Objective: The purpose of this study was to establish the risk factors which influence the postoperative evolution of surgical patients infected with human immunodeficiency virus (HIV), and to conceive a management algorithm based upon these factors.
Methods: We have performed a bidirectional transversal study on a group of 73 HIV-positive patients who had undergone 104 surgical procedures during 2006–2010 in the university medical center of Tîrgu Mureş. We studied risk factors such as the number of CD4 T-cells (LTCD4) < 100/µl, anemia, thrombocytopenia, hypoproteinemia, leukopenia, wasting syndrome, ASA (American Society of Anesthesiologists) score, Altemeier class and NNISS (National Nosocomial Infections Survey Systems) score. We defined any registered postoperative complication, as well as all deaths within the first 30 days from surgery as poor outcome. We used GraphPad statistical program, Fisher test for the statistical analysis of data, we interpreted p <0.05 as statistically significant, for a CI of 95%.

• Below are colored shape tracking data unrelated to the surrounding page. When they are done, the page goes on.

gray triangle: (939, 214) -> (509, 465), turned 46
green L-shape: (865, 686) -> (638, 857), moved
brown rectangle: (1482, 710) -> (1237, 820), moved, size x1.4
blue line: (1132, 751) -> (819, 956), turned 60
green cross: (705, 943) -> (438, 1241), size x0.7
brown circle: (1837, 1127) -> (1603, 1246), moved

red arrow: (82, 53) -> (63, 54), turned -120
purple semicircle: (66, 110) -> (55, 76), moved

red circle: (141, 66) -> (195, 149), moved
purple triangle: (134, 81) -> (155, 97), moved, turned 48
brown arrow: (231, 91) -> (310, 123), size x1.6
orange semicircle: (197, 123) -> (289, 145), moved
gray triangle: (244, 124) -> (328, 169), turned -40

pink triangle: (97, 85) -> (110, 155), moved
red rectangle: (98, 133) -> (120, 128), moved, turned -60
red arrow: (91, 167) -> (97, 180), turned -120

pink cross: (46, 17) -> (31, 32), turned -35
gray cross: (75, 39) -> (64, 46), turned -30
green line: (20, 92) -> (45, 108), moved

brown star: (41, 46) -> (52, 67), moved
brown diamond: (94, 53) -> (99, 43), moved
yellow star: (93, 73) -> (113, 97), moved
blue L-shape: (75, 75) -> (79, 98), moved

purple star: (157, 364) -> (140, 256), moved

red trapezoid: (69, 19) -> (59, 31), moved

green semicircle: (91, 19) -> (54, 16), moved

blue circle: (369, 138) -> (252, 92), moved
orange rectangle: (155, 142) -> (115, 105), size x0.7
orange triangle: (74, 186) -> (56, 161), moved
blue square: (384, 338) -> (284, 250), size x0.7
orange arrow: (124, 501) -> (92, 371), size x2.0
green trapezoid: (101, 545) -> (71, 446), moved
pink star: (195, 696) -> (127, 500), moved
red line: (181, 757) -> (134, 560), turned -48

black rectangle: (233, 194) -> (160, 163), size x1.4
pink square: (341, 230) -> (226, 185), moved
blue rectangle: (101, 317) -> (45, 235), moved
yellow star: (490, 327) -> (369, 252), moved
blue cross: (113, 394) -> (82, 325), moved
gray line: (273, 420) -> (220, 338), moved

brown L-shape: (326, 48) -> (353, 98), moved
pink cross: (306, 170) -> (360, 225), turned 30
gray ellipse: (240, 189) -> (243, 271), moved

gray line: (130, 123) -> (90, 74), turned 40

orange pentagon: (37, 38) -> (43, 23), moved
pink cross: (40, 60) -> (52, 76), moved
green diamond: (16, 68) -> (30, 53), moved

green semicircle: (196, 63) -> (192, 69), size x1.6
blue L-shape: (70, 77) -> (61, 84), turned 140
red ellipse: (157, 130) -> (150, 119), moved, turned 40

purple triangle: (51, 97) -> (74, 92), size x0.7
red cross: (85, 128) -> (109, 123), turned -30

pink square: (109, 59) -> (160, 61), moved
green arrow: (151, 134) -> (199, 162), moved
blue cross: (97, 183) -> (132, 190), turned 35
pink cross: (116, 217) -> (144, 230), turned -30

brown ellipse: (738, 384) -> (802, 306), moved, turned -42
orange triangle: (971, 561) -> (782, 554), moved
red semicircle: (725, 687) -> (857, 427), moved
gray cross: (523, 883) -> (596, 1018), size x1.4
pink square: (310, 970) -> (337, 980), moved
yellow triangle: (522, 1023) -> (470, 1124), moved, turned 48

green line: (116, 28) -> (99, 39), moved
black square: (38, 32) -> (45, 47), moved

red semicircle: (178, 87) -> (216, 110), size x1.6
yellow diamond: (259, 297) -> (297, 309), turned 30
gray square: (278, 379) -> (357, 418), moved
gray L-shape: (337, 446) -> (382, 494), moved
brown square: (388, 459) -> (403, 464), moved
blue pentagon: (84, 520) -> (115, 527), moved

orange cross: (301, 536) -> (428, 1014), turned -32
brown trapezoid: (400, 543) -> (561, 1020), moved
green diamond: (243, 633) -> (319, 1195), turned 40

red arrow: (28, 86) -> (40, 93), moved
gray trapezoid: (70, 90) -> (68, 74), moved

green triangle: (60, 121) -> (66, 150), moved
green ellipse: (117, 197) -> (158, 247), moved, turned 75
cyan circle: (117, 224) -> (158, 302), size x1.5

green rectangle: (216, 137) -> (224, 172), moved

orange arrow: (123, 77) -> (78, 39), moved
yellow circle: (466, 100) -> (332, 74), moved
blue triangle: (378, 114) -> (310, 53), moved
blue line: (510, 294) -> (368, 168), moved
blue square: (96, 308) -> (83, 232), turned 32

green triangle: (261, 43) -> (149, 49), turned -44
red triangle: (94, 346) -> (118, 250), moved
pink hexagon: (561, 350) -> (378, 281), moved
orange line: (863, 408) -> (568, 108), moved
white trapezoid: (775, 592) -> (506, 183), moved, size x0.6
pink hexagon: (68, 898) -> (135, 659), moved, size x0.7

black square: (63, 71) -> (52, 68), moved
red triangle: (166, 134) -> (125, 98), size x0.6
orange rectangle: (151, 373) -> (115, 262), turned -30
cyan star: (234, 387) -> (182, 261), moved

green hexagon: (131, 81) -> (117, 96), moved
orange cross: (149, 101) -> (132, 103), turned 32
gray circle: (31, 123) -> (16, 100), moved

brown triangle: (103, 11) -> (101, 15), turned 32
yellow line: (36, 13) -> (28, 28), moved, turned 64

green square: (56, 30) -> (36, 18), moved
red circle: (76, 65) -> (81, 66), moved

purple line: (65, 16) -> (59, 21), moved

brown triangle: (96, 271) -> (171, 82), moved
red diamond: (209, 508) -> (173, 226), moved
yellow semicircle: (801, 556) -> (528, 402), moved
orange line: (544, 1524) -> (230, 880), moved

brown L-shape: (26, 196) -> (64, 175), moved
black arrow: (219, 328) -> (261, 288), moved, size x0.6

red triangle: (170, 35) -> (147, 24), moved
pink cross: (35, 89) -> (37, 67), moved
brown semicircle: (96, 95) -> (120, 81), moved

Results: We have registered a total of 15 complications, 5 deaths. Risk factors associated with poor postoperative outcome were LTCD4 <100/µl (p=0.03) wasting syndrome (p=0.0001), ASA score > 1 (p=0.01), Altemeier class > II (p=0.0001), NNISS score 1 (p=0.0001).
Conclusions: HIV-infected patients with emergency surgical pathology will benefit of surgical treatment when the anesthetic risk does not overpass the surgical risk, while patients who require elective interventions will be operated after the correction of risk factors.